La puesta en marcha de este equipo implica una carga operativa adicional para las empresas tecnológicas, ya que obligará a registrar cada modelo, a mantener documentación detallada de los datos de entrenamiento, a medir sesgos y a disponer de mecanismos de detección de deepfakes antes de su despliegue. No obstante, la normativa también brinda una hoja de ruta clara que puede acelerar la adopción de buenas prácticas de IA responsable, reducir riesgos legales y mejorar la reputación de los proveedores que demuestren cumplimiento.
Para los profesionales hispanohablantes del sector tecnológico, esta medida constituye una señal de que la regulación europea está avanzando hacia una supervisión proactiva y basada en evidencia, lo que les obliga a reforzar sus procesos de gobernanza de datos, a implementar auditorías internas de sesgo y a preparar documentación que responda a los requisitos de trazabilidad exigidos por el AI Act. Las startups y medianas empresas, en particular, deberán contar con recursos adecuados o buscar apoyo de consultoras especializadas para cumplir sin incurrir en sanciones.

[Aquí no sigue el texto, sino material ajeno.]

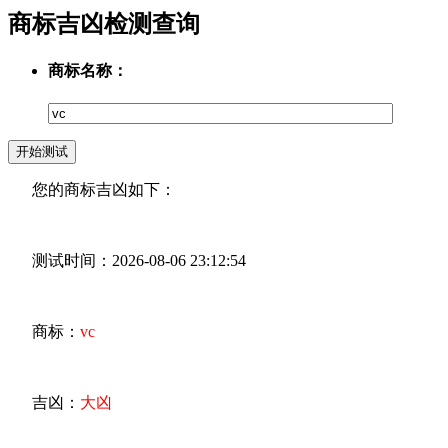
商标吉凶检测查询
商标名称：
您的商标吉凶如下：
测试时间：2026-08-06 23:12:54
商标：
vc
吉凶：
大凶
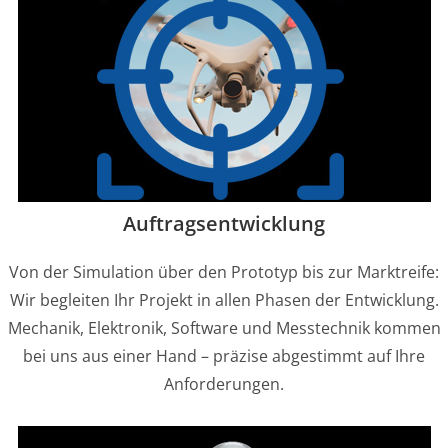
Auftragsentwicklung
Von der Simulation über den Prototyp bis zur Marktreife:
Wir begleiten Ihr Projekt in allen Phasen der Entwicklung.
Mechanik, Elektronik, Software und Messtechnik kommen
bei uns aus einer Hand – präzise abgestimmt auf Ihre
Anforderungen.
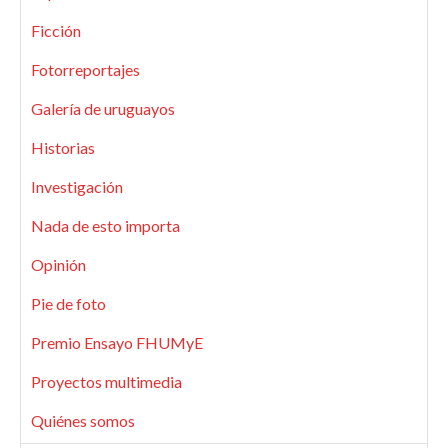
Ficción
Fotorreportajes
Galería de uruguayos
Historias
Investigación
Nada de esto importa
Opinión
Pie de foto
Premio Ensayo FHUMyE
Proyectos multimedia
Quiénes somos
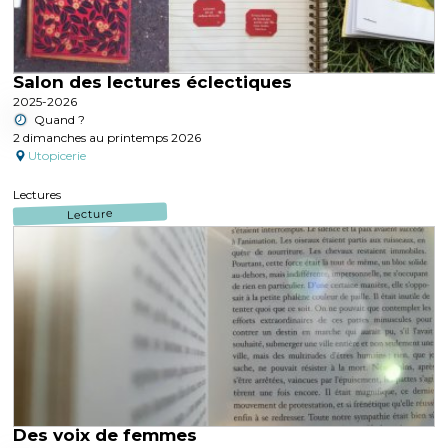
Salon des lectures éclectiques
2025-2026
Quand ?
2 dimanches au printemps 2026
Utopicerie
Lectures
Lecture
Des voix de femmes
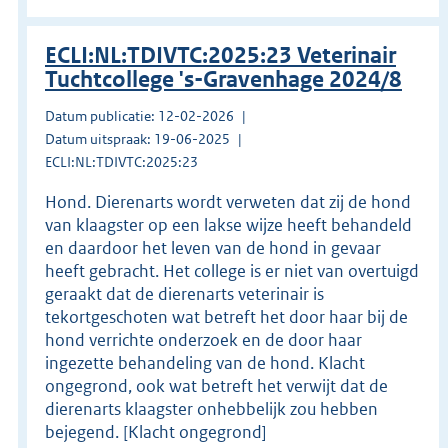
ECLI:NL:TDIVTC:2025:23 Veterinair
Tuchtcollege 's-Gravenhage 2024/8
Datum publicatie: 12-02-2026
Datum uitspraak: 19-06-2025
ECLI:NL:TDIVTC:2025:23
Hond. Dierenarts wordt verweten dat zij de hond
van klaagster op een lakse wijze heeft behandeld
en daardoor het leven van de hond in gevaar
heeft gebracht. Het college is er niet van overtuigd
geraakt dat de dierenarts veterinair is
tekortgeschoten wat betreft het door haar bij de
hond verrichte onderzoek en de door haar
ingezette behandeling van de hond. Klacht
ongegrond, ook wat betreft het verwijt dat de
dierenarts klaagster onhebbelijk zou hebben
bejegend. [Klacht ongegrond]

En definitiva, la creación del equipo de supervisión en Bruselas representa un paso decisivo para que la Unión Europea consolide un ecosistema de IA más seguro, transparente y alineado con los valores democráticos. Al anticiparse a los desafíos de los deepfakes y de los modelos que pueden violar la normativa, la UE no solo protege a los ciudadanos, sino que también establece un marco de referencia que podría inspirar regulaciones similares en otras regiones y acelerar la adopción global de prácticas éticas en inteligencia artificial.